I spent years obsessing over all things Helen Gurley Brown when I was researching and writing Falling For Me, my book about trying everything she recommends in Sex and the Single Girl in 2010 in attempt to make sense of my life as a single woman. I was excited to get started and when I first discussed the idea with my publisher, we talked about how the book would end with me taking Helen Gurley Brown out for a meal. I pictured us having tea at the Plaza, me scarfing down a freshly baked scone with double Devonshire cream and lemon curd while she passed along wise words, sipped her tea and refrained from carbs and sugar.
But Brown was far more than someone who watched her calories or gave us those so-easy-to-mock Cosmo cover lines. She was a pioneer the way they don't even make pioneers anymore. Born dirt poor, Brown was determined to care for her ailing, beloved sister and mother after her father died. So she got scrappy, doing what she had to until she ultimately rose to a position as the highest paid copywriter on the West Coast. Between that and taking the helm at Cosmo, she penned the insta-classic -- and instantly scandalous -- Sex and the Single Girl in 1962.
It's hard to imagine, in a day when fake scandals emerge on a daily basis (Miley Was Photographed Semi Naked!

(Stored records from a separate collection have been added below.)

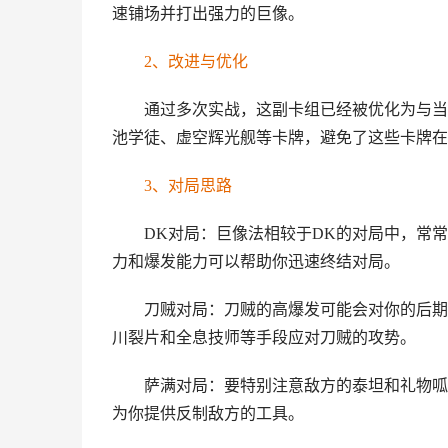
速铺场并打出强力的巨像。
2、改进与优化
通过多次实战，这副卡组已经被优化为与当
池学徒、虚空辉光舰等卡牌，避免了这些卡牌在
3、对局思路
DK对局：巨像法相较于DK的对局中，常
力和爆发能力可以帮助你迅速终结对局。
刀贼对局：刀贼的高爆发可能会对你的后期
川裂片和全息技师等手段应对刀贼的攻势。
萨满对局：要特别注意敌方的泰坦和礼物呱
为你提供反制敌方的工具。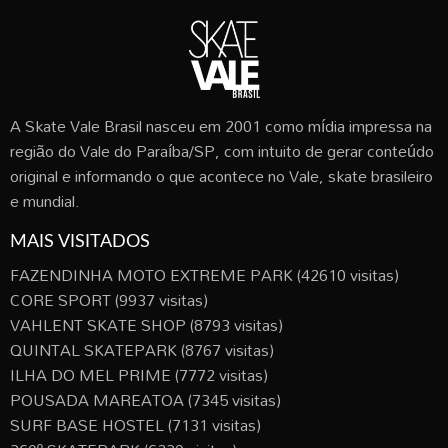
A Skate Vale Brasil nasceu em 2001 como mídia impressa na
região do Vale do Paraíba/SP, com intuito de gerar conteúdo
original e informando o que acontece no Vale, skate brasileiro
e mundial.
MAIS VISITADOS
FAZENDINHA MOTO EXTREME PARK
(42610 visitas)
CORE SPORT
(9937 visitas)
VAHLENT SKATE SHOP
(8793 visitas)
QUINTAL SKATEPARK
(8767 visitas)
ILHA DO MEL PRIME
(7772 visitas)
POUSADA MAREATOA
(7345 visitas)
SURF BASE HOSTEL
(7131 visitas)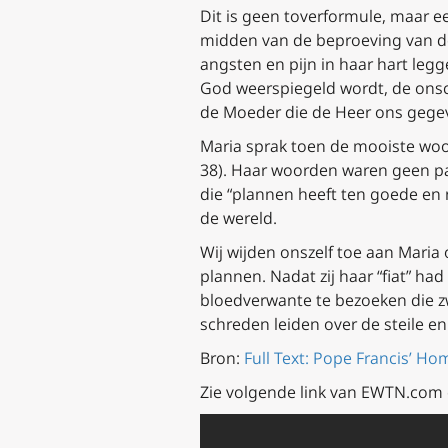
Dit is geen toverformule, maar ee
midden van de beproeving van de
angsten en pijn in haar hart legg
God weerspiegeld wordt, de onsch
de Moeder die de Heer ons gege
Maria sprak toen de mooiste woo
38). Haar woorden waren geen p
die “plannen heeft ten goede en 
de wereld.
Wij wijden onszelf toe aan Maria 
plannen. Nadat zij haar “fiat” h
bloedverwante te bezoeken die zw
schreden leiden over de steile e
Bron:
Full Text: Pope Francis’ Ho
Zie volgende link van EWTN.com 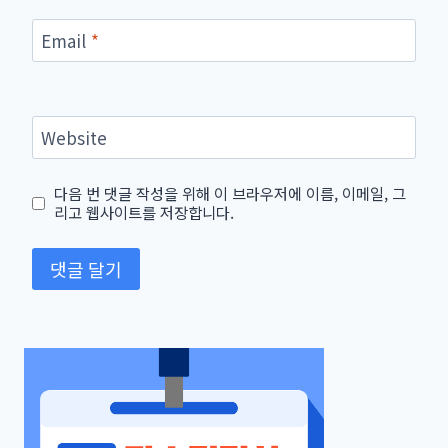
Email
*
Website
다음 번 댓글 작성을 위해 이 브라우저에 이름, 이메일, 그
리고 웹사이트를 저장합니다.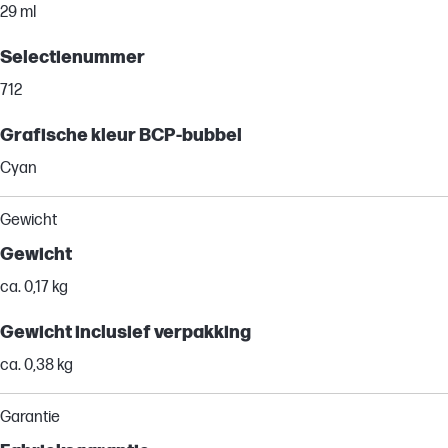
29 ml
Selectienummer
712
Grafische kleur BCP-bubbel
Cyan
Gewicht
Gewicht
ca. 0,17 kg
Gewicht inclusief verpakking
ca. 0,38 kg
Garantie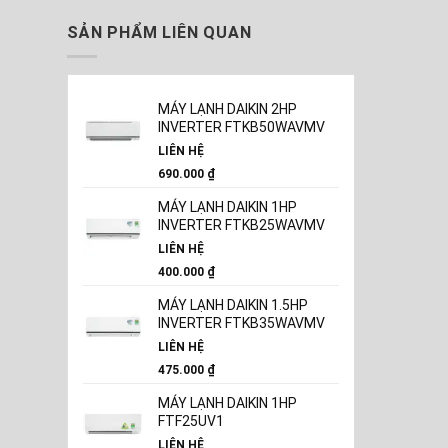
SẢN PHẨM LIÊN QUAN
MÁY LẠNH DAIKIN 2HP
INVERTER FTKB50WAVMV
LIÊN HỆ
690.000
₫
MÁY LẠNH DAIKIN 1HP
INVERTER FTKB25WAVMV
LIÊN HỆ
400.000
₫
MÁY LẠNH DAIKIN 1.5HP
INVERTER FTKB35WAVMV
LIÊN HỆ
475.000
₫
MÁY LẠNH DAIKIN 1HP
FTF25UV1
LIÊN HỆ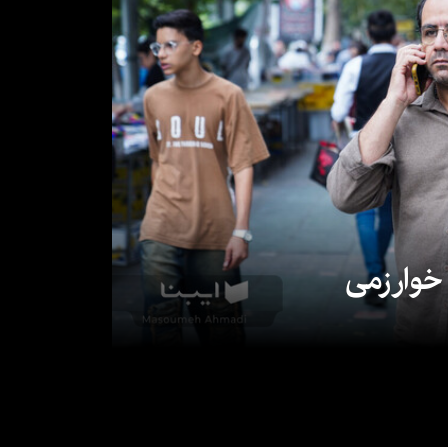
 خوارزمی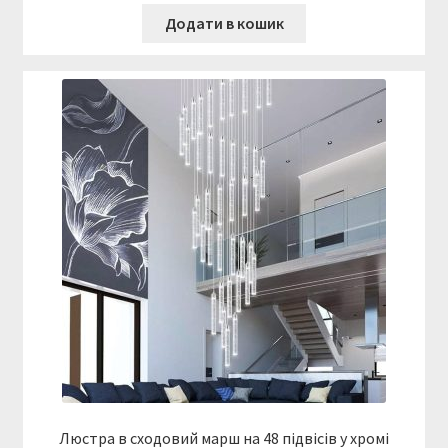
Додати в кошик
Люстра в сходовий марш на 48 підвісів у хромі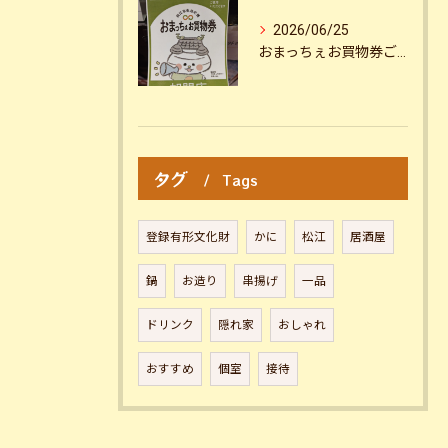
2026/06/25
おまっちぇお買物券ご利用いただけます！！
タグ
Tags
登録有形文化財
かに
松江
居酒屋
鍋
お造り
串揚げ
一品
ドリンク
隠れ家
おしゃれ
おすすめ
個室
接待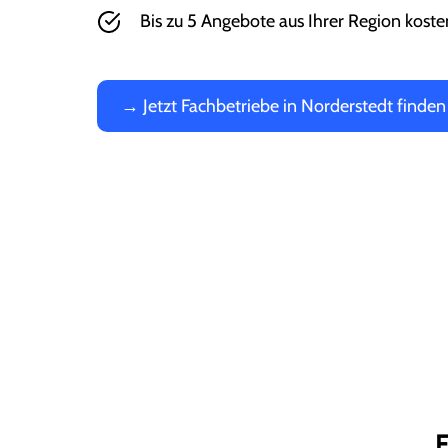
Bis zu 5 Angebote aus Ihrer Region koste
→ Jetzt Fachbetriebe in Norderstedt finden
F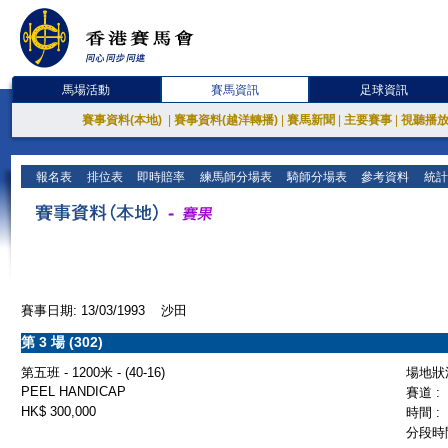
馬場活動
賽馬資訊
足球資訊
賽事資料(本地)
|
賽事資料(越洋轉播)
|
賽馬新聞
|
主要賽事
|
視聽播
報名表
排位表
即時賠率
練馬師分場表
騎師分場表
參考資料
統計
賽事日期: 13/03/1993 沙田
第 3 場 (302)
第五班 - 1200米 - (40-16)
場地狀況
PEEL HANDICAP
賽道 :
HK$ 300,000
時間 :
分段時間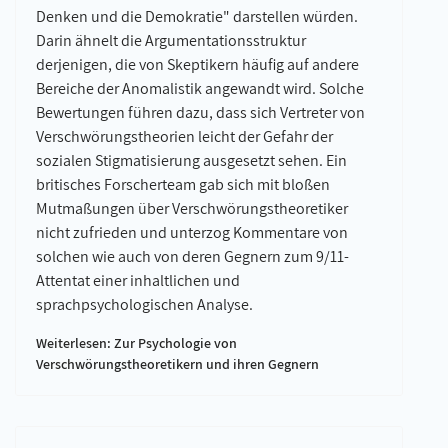
Denken und die Demokratie" darstellen würden.
Darin ähnelt die Argumentationsstruktur
derjenigen, die von Skeptikern häufig auf andere
Bereiche der Anomalistik angewandt wird. Solche
Bewertungen führen dazu, dass sich Vertreter von
Verschwörungstheorien leicht der Gefahr der
sozialen Stigmatisierung ausgesetzt sehen. Ein
britisches Forscherteam gab sich mit bloßen
Mutmaßungen über Verschwörungstheoretiker
nicht zufrieden und unterzog Kommentare von
solchen wie auch von deren Gegnern zum 9/11-
Attentat einer inhaltlichen und
sprachpsychologischen Analyse.
Weiterlesen: Zur Psychologie von
Verschwörungstheoretikern und ihren Gegnern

Or She's Anorexic! Or Maybe Both!) what an honest-to-goodness scandal was like and the bravery required to opine publicly that a woman could be both a feminist and sexy, that married men could be kept "as pets" and that a career could be "your happy pill, your means of finding out who you are and what you do, your play pen, your family, your entrée to a good social life, men and money, the most reliable escape from loneliness... and your means of participating, not having your nose pressed to the glass." The same bravery was required, of course, of women who considered her version of feminism to be retrograde and staged a sit-in at her office in 1970.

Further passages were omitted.